TASK DESCRIPTION: Beginning with the line that contains "Best Africa Safari", copy each remaining line of the data below exactly.

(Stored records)
=== Begin Enclosure ===

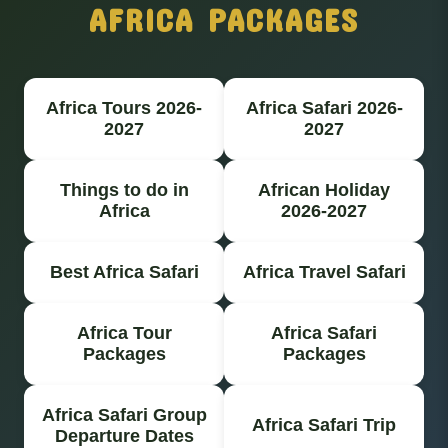
AFRICA PACKAGES
Africa Tours 2026-
Africa Safari 2026-
2027
2027
Things to do in
African Holiday
Africa
2026-2027
Best Africa Safari
Africa Travel Safari
Africa Tour
Africa Safari
Packages
Packages
Africa Safari Group
Africa Safari Trip
Departure Dates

=== End Enclosure ===

OUTPUT FOR THIS EXERCISE:
Best Africa Safari
Africa Travel Safari
Africa Tour
Africa Safari
Packages
Packages
Africa Safari Group
Africa Safari Trip
Departure Dates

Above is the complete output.